I ask Pam ‘could it be that door across the street’ as we put on our backpacks, she looks in our guide and laughs.
We have made it.
Shower and launder, the ideal daily ritual follows.
As I write this last portion, it is late at night, I have participated in at least three halves of bottles of the fermented grape chilled.
We have interesting conversations this evening that pierce the veil of the mundane.
We run into Chantal whom we met two days before. She and some companions await the sunset when they plan to walk until whenever under the stars. Twenty years ago I would have willingly joined them. Tonight we have a rare double bed, it is soft and warm and I shall lie next to my love and watch the stars from our sky light.

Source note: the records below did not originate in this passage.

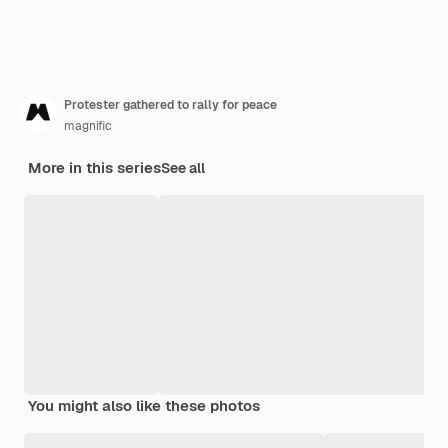
Protester gathered to rally for peace
magnific
More in this series
See all
You might also like these photos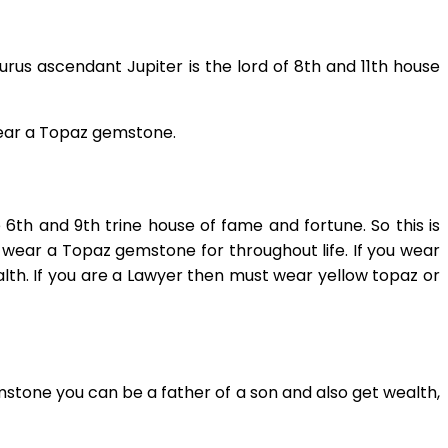
rus ascendant Jupiter is the lord of 8th and 11th house
wear a Topaz gemstone.
th and 9th trine house of fame and fortune. So this is
an wear a Topaz gemstone for throughout life. If you wear
lth. If you are a Lawyer then must wear yellow topaz or
mstone you can be a father of a son and also get wealth,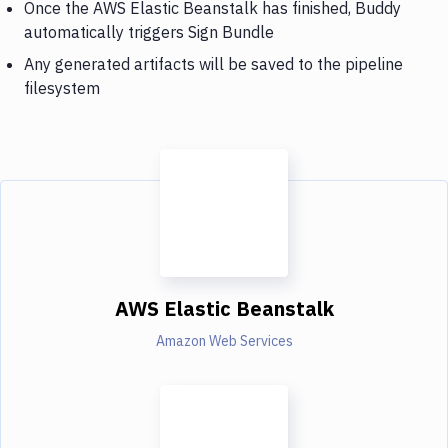
Once the AWS Elastic Beanstalk has finished, Buddy
automatically triggers Sign Bundle
Any generated artifacts will be saved to the pipeline
filesystem
AWS Elastic Beanstalk
Amazon Web Services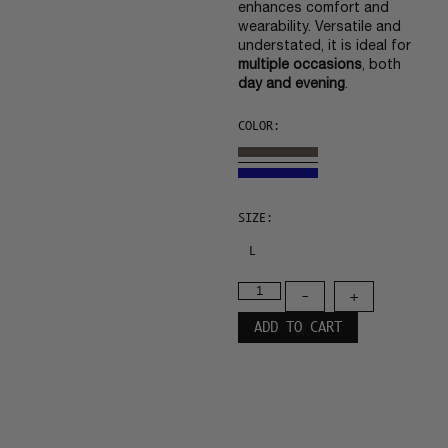
enhances comfort and
wearability. Versatile and
understated, it is ideal for
multiple occasions
, both
day and evening
.
COLOR:
SIZE:
L
-
+
ADD TO CART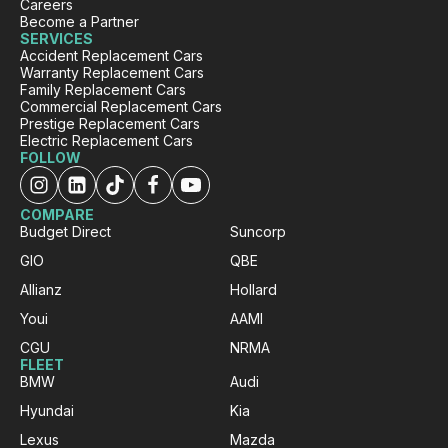
Careers
Become a Partner
SERVICES
Sylvia Thompson
Accident Replacement Cars
Warranty Replacement Cars
Google Local
Family Replacement Cars
Twitter
Very happy. Fabulous service
Commercial Replacement Cars
Facebook
Source
:
Google Local
Prestige Replacement Cars
Share
2 days ago
Electric Replacement Cars
FOLLOW
Eddie Lau
COMPARE
Google Local
Budget Direct
Suncorp
Very good service. Violet and Micheal K were
GIO
QBE
Twitter
a very good help!
Facebook
Allianz
Hollard
Source
:
Google Local
Share
2 days ago
Youi
AAMI
CGU
NRMA
FLEET
BMW
Audi
Trisha
ProductReview.com.au
Hyundai
Kia
Your company had my daughter in a
Lexus
Mazda
replacement vehicle within 7 hours of her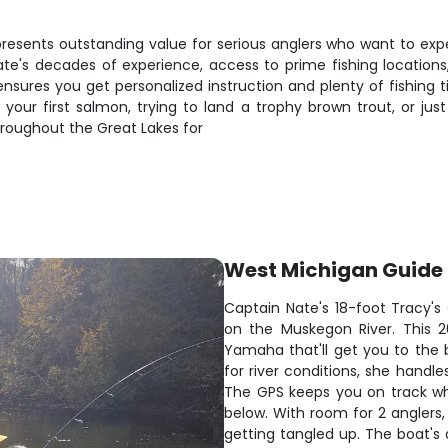
resents outstanding value for serious anglers who want to expe
Nate's decades of experience, access to prime fishing location
ensures you get personalized instruction and plenty of fishing 
ur first salmon, trying to land a trophy brown trout, or just w
hroughout the Great Lakes for
West Michigan Guide 
Captain Nate's 18-foot Tracy's 
on the Muskegon River. This 20
Yamaha that'll get you to the be
for river conditions, she handl
The GPS keeps you on track whi
below. With room for 2 anglers,
getting tangled up. The boat's 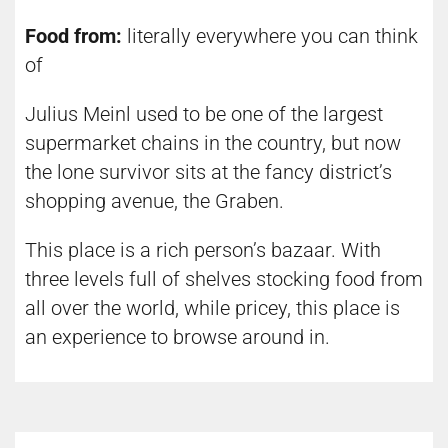
Food from:
literally everywhere you can think
of
Julius Meinl used to be one of the largest
supermarket chains in the country, but now
the lone survivor sits at the fancy district’s
shopping avenue, the Graben.
This place is a rich person’s bazaar. With
three levels full of shelves stocking food from
all over the world, while pricey, this place is
an experience to browse around in.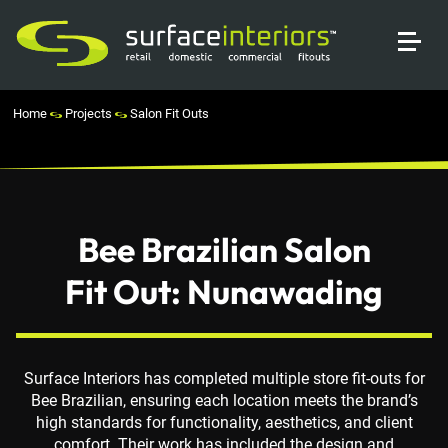
Home
Projects
Salon Fit Outs
Bee Brazilian Salon
Fit Out: Nunawading
Surface Interiors has completed multiple store fit-outs for
Bee Brazilian, ensuring each location meets the brand’s
high standards for functionality, aesthetics, and client
comfort. Their work has included the design and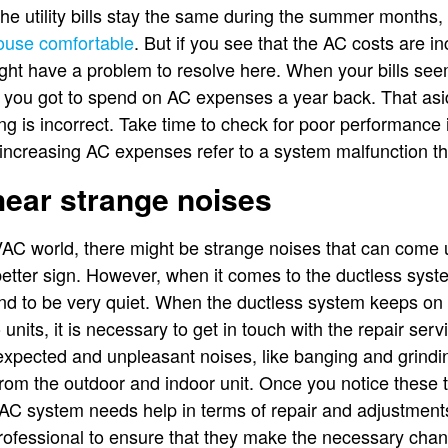
t the utility bills stay the same during the summer month
ouse comfortable
. But if you see that the AC costs are i
ght have a problem to resolve here. When your bills see
you got to spend on AC expenses a year back. That asid
ng is incorrect. Take time to check for poor performance 
 increasing AC expenses refer to a system malfunction th
 hear strange noises
C world, there might be strange noises that can come up
etter sign. However, when it comes to the ductless syste
end to be very quiet. When the ductless system keeps on
units, it is necessary to get in touch with the repair ser
expected and unpleasant noises, like banging and grindi
om the outdoor and indoor unit. Once you notice these th
s AC system needs help in terms of repair and adjustments
professional to ensure that they make the necessary cha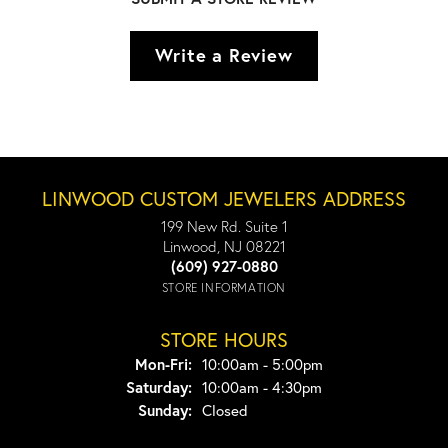
Write a Review
LINWOOD CUSTOM JEWELERS ADDRESS
199 New Rd. Suite 1
Linwood, NJ 08221
(609) 927-0880
STORE INFORMATION
STORE HOURS
Monday - Friday:
Mon-Fri:
10:00am - 5:00pm
Saturday:
10:00am - 4:30pm
Sunday:
Closed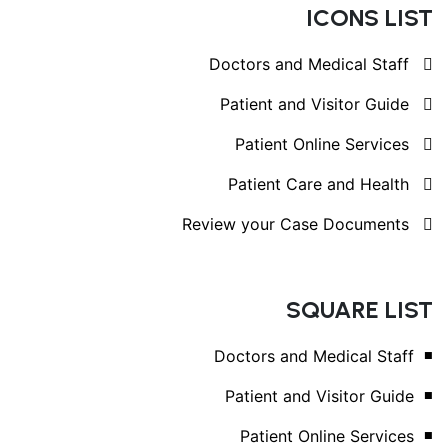
ICONS LIST
Doctors and Medical Staff
Patient and Visitor Guide
Patient Online Services
Patient Care and Health
Review your Case Documents
SQUARE LIST
Doctors and Medical Staff
Patient and Visitor Guide
Patient Online Services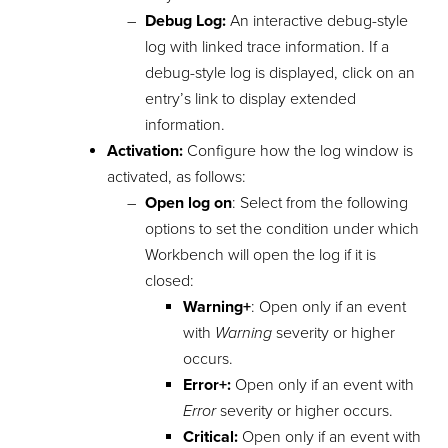
Debug Log:
An interactive debug-style
log with linked trace information. If a
debug-style log is displayed, click on an
entry’s link to display extended
information.
Activation:
Configure how the log window is
activated, as follows:
Open log on
: Select from the following
options to set the condition under which
Workbench will open the log if it is
closed:
Warning+
: Open only if an event
with
Warning
severity or higher
occurs.
Error+:
Open only if an event with
Error
severity or higher occurs.
Critical:
Open only if an event with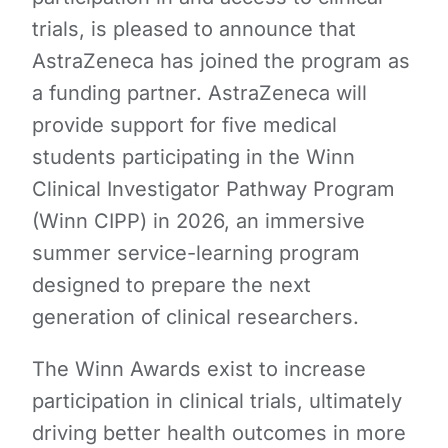
trials, is pleased to announce that
AstraZeneca has joined the program as
a funding partner. AstraZeneca will
provide support for five medical
students participating in the Winn
Clinical Investigator Pathway Program
(Winn CIPP) in 2026, an immersive
summer service-learning program
designed to prepare the next
generation of clinical researchers.
The Winn Awards exist to increase
participation in clinical trials, ultimately
driving better health outcomes in more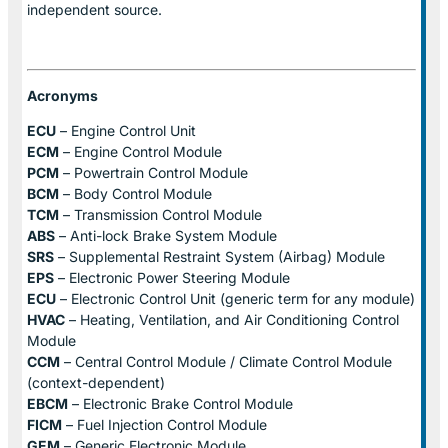
independent source.
Acronyms
ECU
– Engine Control Unit
ECM
– Engine Control Module
PCM
– Powertrain Control Module
BCM
– Body Control Module
TCM
– Transmission Control Module
ABS
– Anti-lock Brake System Module
SRS
– Supplemental Restraint System (Airbag) Module
EPS
– Electronic Power Steering Module
ECU
– Electronic Control Unit (generic term for any module)
HVAC
– Heating, Ventilation, and Air Conditioning Control
Module
CCM
– Central Control Module / Climate Control Module
(context-dependent)
EBCM
– Electronic Brake Control Module
FICM
– Fuel Injection Control Module
GEM
– Generic Electronic Module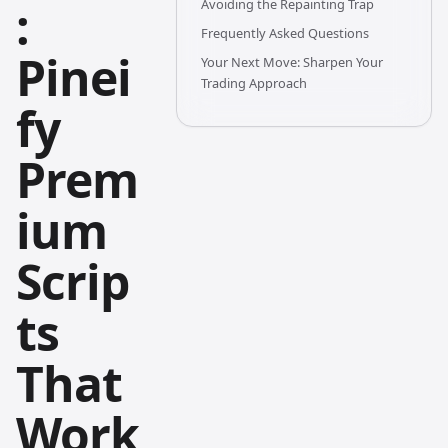
:
Avoiding the Repainting Trap
Frequently Asked Questions
Pinei
Your Next Move: Sharpen Your
Trading Approach
fy
Prem
ium
Scrip
ts
That
Work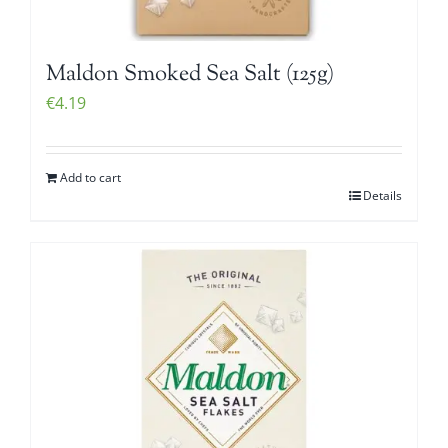
Maldon Smoked Sea Salt (125g)
€
4.19
Add to cart
Details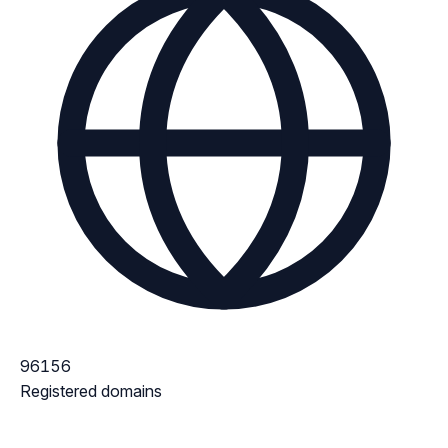
96156
Registered domains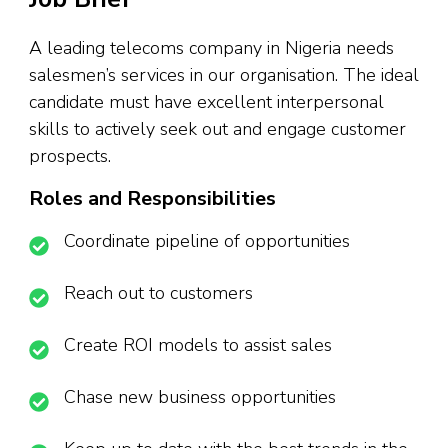
A leading telecoms company in Nigeria needs
salesmen’s services in our organisation. The ideal
candidate must have excellent interpersonal
skills to actively seek out and engage customer
prospects.
Roles and Responsibilities
Coordinate pipeline of opportunities
Reach out to customers
Create ROI models to assist sales
Chase new business opportunities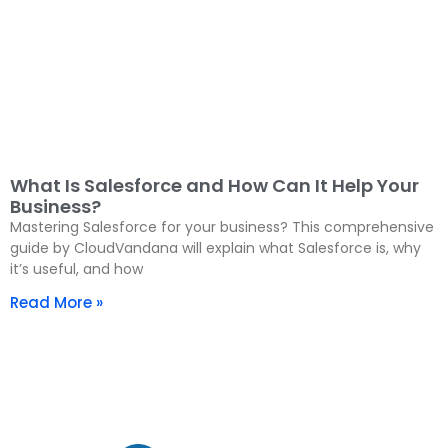
What Is Salesforce and How Can It Help Your
Business?
Mastering Salesforce for your business? This comprehensive
guide by CloudVandana will explain what Salesforce is, why
it’s useful, and how
Read More »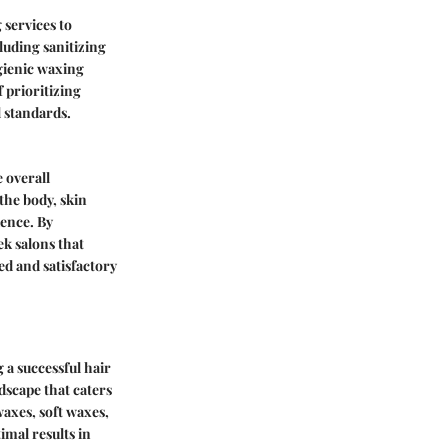
 services to
cluding sanitizing
ygienic waxing
 prioritizing
l standards.
 overall
the body, skin
ience. By
k salons that
ed and satisfactory
 a successful hair
dscape that caters
axes, soft waxes,
imal results in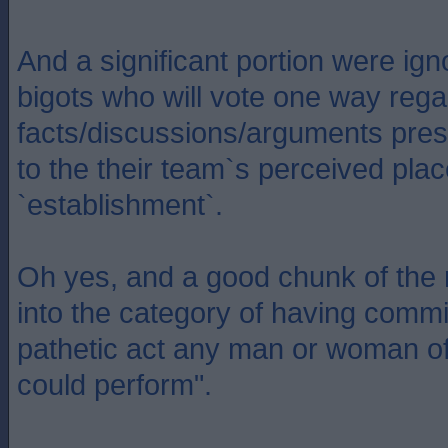
And a significant portion were ig
bigots who will vote one way reg
facts/discussions/arguments pres
to the their team`s perceived plac
`establishment`.
Oh yes, and a good chunk of the 
into the category of having commi
pathetic act any man or woman of 
could perform".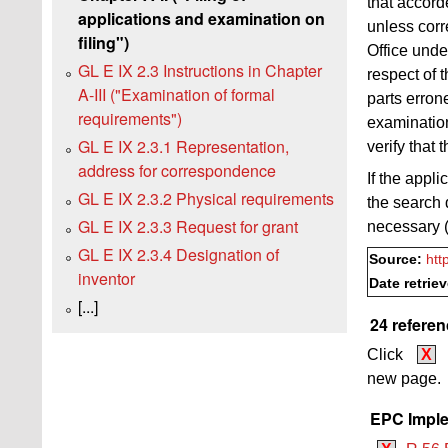
that accord
applications and examination on
unless cor
filing")
Office und
GL E IX 2.3 Instructions in Chapter
respect of t
A‑III ("Examination of formal
parts erron
requirements")
examinatio
GL E IX 2.3.1 Representation,
verify that
address for correspondence
If the appl
GL E IX 2.3.2 Physical requirements
the search 
GL E IX 2.3.3 Request for grant
necessary 
GL E IX 2.3.4 Designation of
Source:
htt
inventor
Date retrie
[...]
24 referen
Click
X
new page.
EPC Imple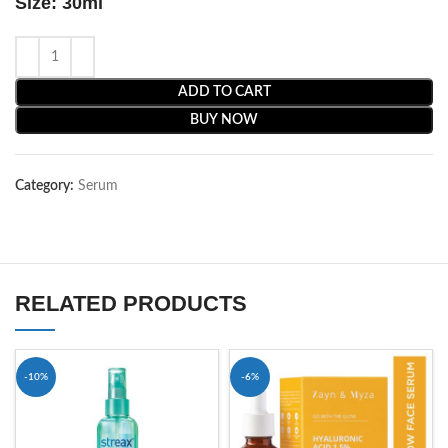
Size: 30ml
ADD TO CART
BUY NOW
Category:
Serum
RELATED PRODUCTS
-10%
-6%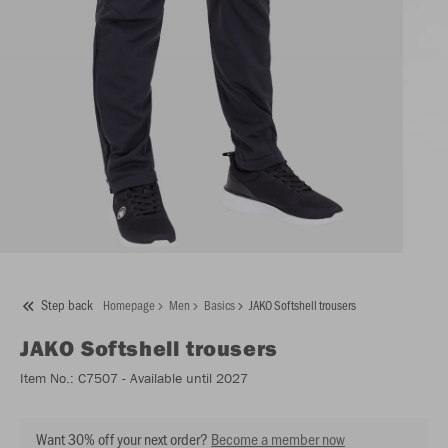
Step back
Homepage
Men
Basics
JAKO Softshell trousers
JAKO
Softshell trousers
Item No.:
C7507
- Available until 2027
Want 30% off your next order?
Become a member now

We meet Stefan, a German poet unknown to himself, who has two hearts (‘I have two Stefan’s in one heart’), and wants one heart to win.
We meet a fellow Aussie Warren, who fights the real battle head on.
We see and ‘chat’ (Stefan did all the talking) with the legendary French Camino couple in their late 70’s we have heard about for the last few stops. They are walking the entire Way hand in hand. They walk away from us serenely smiling, hand in hand.
We meet another lovely older German man Joseph who has walked 500km each year from his home in Nuremberg, Germany to where we now meet. His 500km for this year will end in Leone. Next year his 500km takes him to Finestere. I ask if he is going to buy scuba gear to continue his journey the year after and he laughs saying ‘maybe, or maybe I start walking back to Germany’.
We dine with Pete and Maggie, two lovely Aussies who live ten minutes from where we call home. The conversation deepens until it is my turn. I seem to have the knack of taking the one step judged too far and despite my lovely wife kicking my legs from under me, I relate how the Raft of the Medusa in the Lourve spoke to me regarding the frailty of our social conventions.
Raft of the Medusa
cast adrift in human skin
scant amiss the days between
the human blurs, and blurs again
outed blurry beast begins
above the hundred started
twenty fold the end
we shrink from guise revealed
believing gloss shall overcome
yet on the raft we sharpen
the one by one
Always one step beyond proper dinner conversation, story of my life.